Такое претворение не имеет своей идеи или сущности, но, как можно заметить, воспроизводит действие абсолютной событийности, которая предстает одновременно как Единое Превращение мира и бездна мировых метаморфоз, предельная целостность и предельная конкретность.

Определить принцип путем сопоставления вещей означает в таком случае установить качество или, можно сказать, тип или тему целой ситуации. Власть в китайском понимании и есть не что иное, как право определять качество той или иной обстановки; определять интуитивно, посредством «пустоты ума-сердца», ибо в ситуационно воспринимаемом мире, т. е. в мире, воспринимаемом как «одно тело», одно иерархически выстроенное целое, все случается «совместно», вне отношений причины и следствия, цели и средства. А все, что лежит вне сферы общей гармонии и тем более противится своему соучастию во вселенском согласии, подлежит исправлению или уничтожению. Поскольку гармоническое всеединство мира само себя оправдывает, сопутствующая ему классификация явлений остается чисто формальной и некритической. Тем не менее сама идея такого формального определения «текущего момента» оказалась в Китае необычайно живучей, поскольку она позволяла соотносить общее и особенное в окружающем мире и так сохранять традиционную модель рациональности. Она и была главным средством управления в Китае.

Надо отдать Хань Фэй-цзы должное: ему удалось с редкой прозорливостью разглядеть действительную природу власти, которая проистекает как раз из организуемой понятиями игры различий (что, кстати сказать, и засвидетельствовано знаменитым афоризмом: «разделяй и властвуй»). Абсолютная же власть есть различие между несопоставимыми вещами, и последнее выступает как различие между знающим правителем и незнающими подданными.

Учение Хань Фэй-цзы о «небесном принципе» вещей как универсальном различении призвано разрешить и одну из главных проблем предложенной им бюрократической организации.

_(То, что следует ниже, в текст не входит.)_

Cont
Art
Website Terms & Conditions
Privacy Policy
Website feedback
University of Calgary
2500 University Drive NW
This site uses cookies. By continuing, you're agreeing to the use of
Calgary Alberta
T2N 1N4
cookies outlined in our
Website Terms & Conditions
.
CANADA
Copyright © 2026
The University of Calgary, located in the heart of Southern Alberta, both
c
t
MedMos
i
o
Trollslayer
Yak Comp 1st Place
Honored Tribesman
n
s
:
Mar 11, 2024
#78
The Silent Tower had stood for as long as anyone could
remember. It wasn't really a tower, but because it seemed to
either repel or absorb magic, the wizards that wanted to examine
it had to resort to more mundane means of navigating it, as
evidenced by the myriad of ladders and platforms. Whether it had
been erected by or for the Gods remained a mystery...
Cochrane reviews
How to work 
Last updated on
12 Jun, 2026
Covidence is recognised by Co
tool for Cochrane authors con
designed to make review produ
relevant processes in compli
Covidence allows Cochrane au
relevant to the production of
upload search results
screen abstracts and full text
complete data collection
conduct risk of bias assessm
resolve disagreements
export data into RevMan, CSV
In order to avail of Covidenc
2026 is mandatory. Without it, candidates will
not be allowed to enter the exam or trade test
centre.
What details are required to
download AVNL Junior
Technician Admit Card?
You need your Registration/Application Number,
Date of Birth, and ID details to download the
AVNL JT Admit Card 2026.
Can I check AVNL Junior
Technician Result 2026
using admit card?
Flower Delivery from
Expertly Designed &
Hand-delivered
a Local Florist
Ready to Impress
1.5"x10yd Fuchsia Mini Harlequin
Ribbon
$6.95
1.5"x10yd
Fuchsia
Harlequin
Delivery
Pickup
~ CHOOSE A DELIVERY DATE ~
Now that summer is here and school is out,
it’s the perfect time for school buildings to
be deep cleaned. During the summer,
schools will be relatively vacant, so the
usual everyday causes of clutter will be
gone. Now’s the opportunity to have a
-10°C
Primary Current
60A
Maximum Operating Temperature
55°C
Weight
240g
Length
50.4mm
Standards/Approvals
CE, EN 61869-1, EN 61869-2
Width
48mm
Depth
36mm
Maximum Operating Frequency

Дело в том, что в сложных административных системах ни одно должностное лицо не в состоянии обладать полным объемом управленческого знания или даже знанием, достаточным для принятия решений. Теоретики «законничества» всегда подчеркивали, что только правитель должен обладать всей полнотой информации, но при этом он не должен заниматься конкретными делами управления. Идея принципа как типа существования является ответом на эту дилемму знания в управленческой системе: роль правителя заключается здесь в достижении знания типов действительности, которое относится к качественно более высокому порядку знания, нежели знание предметное, и в то же время охватывает потенциально бесчисленное множество мировых явлений. Именно такой характер носят системы классификации вещей, представленные в традиционных китайских энциклопедиях.

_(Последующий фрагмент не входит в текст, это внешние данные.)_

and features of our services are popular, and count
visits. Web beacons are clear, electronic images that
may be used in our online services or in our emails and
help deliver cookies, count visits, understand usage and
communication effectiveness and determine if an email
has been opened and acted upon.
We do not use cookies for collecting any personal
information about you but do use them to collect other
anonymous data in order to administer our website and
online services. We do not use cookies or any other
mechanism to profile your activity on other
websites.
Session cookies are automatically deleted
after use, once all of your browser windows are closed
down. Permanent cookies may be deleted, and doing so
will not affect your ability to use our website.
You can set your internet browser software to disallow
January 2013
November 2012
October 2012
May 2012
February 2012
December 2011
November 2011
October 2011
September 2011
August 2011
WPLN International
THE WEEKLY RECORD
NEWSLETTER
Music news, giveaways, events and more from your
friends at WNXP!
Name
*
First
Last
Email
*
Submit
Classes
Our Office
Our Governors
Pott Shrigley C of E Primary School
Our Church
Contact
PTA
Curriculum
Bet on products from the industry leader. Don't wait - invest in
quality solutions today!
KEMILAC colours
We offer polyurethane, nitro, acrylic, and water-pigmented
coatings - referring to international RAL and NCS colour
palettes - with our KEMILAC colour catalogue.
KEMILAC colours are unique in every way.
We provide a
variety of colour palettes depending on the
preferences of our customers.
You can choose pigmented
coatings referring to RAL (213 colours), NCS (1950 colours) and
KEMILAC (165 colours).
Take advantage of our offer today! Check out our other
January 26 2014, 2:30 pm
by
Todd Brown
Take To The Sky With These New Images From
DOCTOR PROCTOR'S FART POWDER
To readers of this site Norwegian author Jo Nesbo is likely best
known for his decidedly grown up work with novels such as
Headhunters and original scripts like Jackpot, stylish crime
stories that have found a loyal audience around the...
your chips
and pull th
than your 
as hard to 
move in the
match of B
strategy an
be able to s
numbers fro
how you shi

Можно сказать, что у Хань Фэй-цзы чиновники предстают носителями знания, тогда как правитель обладает исключительной привилегией на понимание, но при этом обладает привилегией не иметь расчетов и планов, а жить единичными «событиями», оставаясь непредсказуемым и непостижимым для своих подданных.

Важное следствие трактовки Хань Фэй-цзы «принципов вещей» состоит в том, что власть есть человеческое изобретение, что она фабрикуется людьми. Обычаи и исторические прецеденты не имеют для него познавательного значения – они только иллюстрируют уже известное. Но он – авторитарный просвещенец, который требует заменить таинство ритуала бюрократической секретностью и учредить новую квазитрадицию, идущую от «ясности ума» государя. Отвергая метафизику, он признает разумность человека как деятельного существа. Правда, разумность воплощается для него в личности «единственного из людей» – правителя. Но поскольку «разумный» правитель свободен от всякой субъективности, устанавливаемые им имена должны соответствовать природному, или «небесному», порядку. Так самодержавная власть получала в глазах легистов вполне убедительное и притом «естественное», согласующееся со здравым смыслом обоснование.

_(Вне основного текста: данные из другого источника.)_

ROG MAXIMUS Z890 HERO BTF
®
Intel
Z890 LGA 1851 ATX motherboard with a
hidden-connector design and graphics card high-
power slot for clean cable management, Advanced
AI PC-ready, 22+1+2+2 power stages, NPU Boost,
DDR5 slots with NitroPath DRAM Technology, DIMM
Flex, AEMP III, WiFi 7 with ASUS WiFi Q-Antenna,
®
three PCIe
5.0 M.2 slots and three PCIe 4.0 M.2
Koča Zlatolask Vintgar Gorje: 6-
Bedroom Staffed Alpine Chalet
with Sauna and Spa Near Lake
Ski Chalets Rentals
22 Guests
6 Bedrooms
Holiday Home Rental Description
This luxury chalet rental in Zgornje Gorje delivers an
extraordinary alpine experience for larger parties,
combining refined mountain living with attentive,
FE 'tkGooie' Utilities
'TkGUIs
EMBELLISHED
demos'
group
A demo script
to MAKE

Законники приспособили для своих целей, соответствующим образом упростив его, и другое важнейшее положение традиционной политической теории – идею разделения обязанностей между правителем и его чиновниками. Правителю полагалось культивировать покой духа, «удерживая в себе Единое» (еще одно даосское понятие), не иметь личных пристрастий и корыстных желаний. Только так государь мог обеспечить благополучие и сплоченность своих подданных. Чиновникам, напротив, полагалось быть деятельными, ибо ограниченное деяние – удел исполнителя и слуги, не имеющих полноты знания.

В государстве законников все функционирует так гладко и безупречно, что правителю нет нужды (более того: ему это даже запрещено) вмешиваться в работу администрации. В идеале тотальный характер власти даже исключает принуждение: технология государственного управления сливается с «работой Небес», как бы воспроизводит (а точнее было бы сказать, улучшает и усиливает) естественные процессы.

Хань Фэй-цзы называет главной заслугой разумного правителя умение согласовывать свою политику с природными факторами (буквально: «небесным временем»). Подобно Сунь-цзы, Хань Фэй уподобляет воздействие «разумного правления» на жителей царства всесокрушающей мощи водного потока, но – в противоположность своему кумиру Лао-цзы – утверждает, что государь должен «издавать бесчисленные распоряжения».

Органическая целостность авторитарного правления просто не имеет объекта воздействия и поэтому, по мысли законников, не требует принуждения. Тем не менее оно воплощает собой как бы чистое, безусловное насилие, выраженное в догматическом отождествлении понятия и вещи, символических и актуальных качеств существования или, по-другому, превращение присутствия бытия в предметность вещей. В этом, собственно, и заключается действие власти по Хань Фэй-цзы, которое имеет характер «определения принципов» или, мы могли бы уточнить, тематизации действительности.

Сила государства в том, что оно всему дает имя и не терпит никакой безымянности. В таком случае человек становится лишь «материалом» для акта «самопревращения», то есть, по сути, сводится к чистой материальности, праху бытия, безличной, хотя и обладающей качественным своеобразием, всеобщности, которая допускает только функциональные различия. Этим объясняется, надо полагать, явное пристрастие всех тоталитарных режимов к натурализму в искусстве, в равной мере свойственное и Китаю, и Западу.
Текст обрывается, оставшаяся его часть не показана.